BRIEF:
When you reach the line with "高分子、陶瓷、碳化硅及用户要求的其他材料，所有产品均采用美" in the data below, begin printing lines exactly, and stop once the line with "应用到振动、冲击较强的工况条件下。3.易于加工：复合耐磨弯头可" has been printed.

[Saved data entries]
###
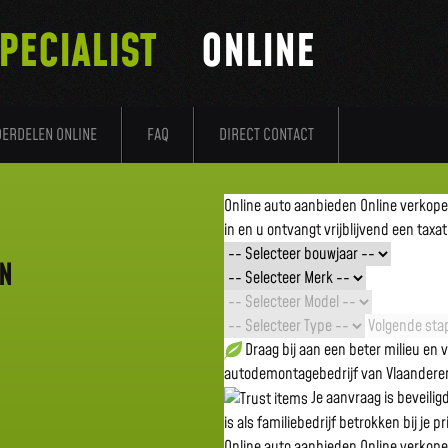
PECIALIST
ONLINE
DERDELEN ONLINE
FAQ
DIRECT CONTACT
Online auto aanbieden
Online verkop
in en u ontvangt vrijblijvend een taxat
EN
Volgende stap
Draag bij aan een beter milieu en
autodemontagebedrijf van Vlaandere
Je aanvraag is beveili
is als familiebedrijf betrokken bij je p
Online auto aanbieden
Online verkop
###
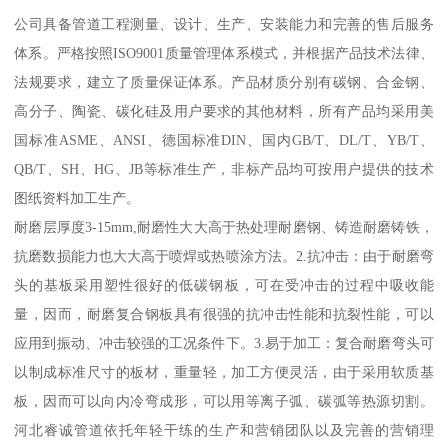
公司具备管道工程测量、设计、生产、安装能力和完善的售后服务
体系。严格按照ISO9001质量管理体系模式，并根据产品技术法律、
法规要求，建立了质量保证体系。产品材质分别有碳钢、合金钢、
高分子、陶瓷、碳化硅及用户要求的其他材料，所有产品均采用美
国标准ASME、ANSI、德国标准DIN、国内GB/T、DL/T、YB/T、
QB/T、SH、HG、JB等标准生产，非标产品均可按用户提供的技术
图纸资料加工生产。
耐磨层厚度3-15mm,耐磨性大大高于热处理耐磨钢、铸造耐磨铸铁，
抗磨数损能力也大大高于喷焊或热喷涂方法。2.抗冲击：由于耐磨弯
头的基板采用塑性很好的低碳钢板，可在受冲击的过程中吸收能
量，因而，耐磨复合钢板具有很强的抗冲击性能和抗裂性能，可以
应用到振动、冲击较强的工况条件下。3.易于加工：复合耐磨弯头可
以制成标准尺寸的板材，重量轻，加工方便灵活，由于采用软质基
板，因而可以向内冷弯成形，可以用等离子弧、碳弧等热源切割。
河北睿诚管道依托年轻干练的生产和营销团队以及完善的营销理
###
ANSWER AREA:
高分子、陶瓷、碳化硅及用户要求的其他材料，所有产品均采用美
国标准ASME、ANSI、德国标准DIN、国内GB/T、DL/T、YB/T、
QB/T、SH、HG、JB等标准生产，非标产品均可按用户提供的技术
图纸资料加工生产。
耐磨层厚度3-15mm,耐磨性大大高于热处理耐磨钢、铸造耐磨铸铁，
抗磨数损能力也大大高于喷焊或热喷涂方法。2.抗冲击：由于耐磨弯
头的基板采用塑性很好的低碳钢板，可在受冲击的过程中吸收能
量，因而，耐磨复合钢板具有很强的抗冲击性能和抗裂性能，可以
应用到振动、冲击较强的工况条件下。3.易于加工：复合耐磨弯头可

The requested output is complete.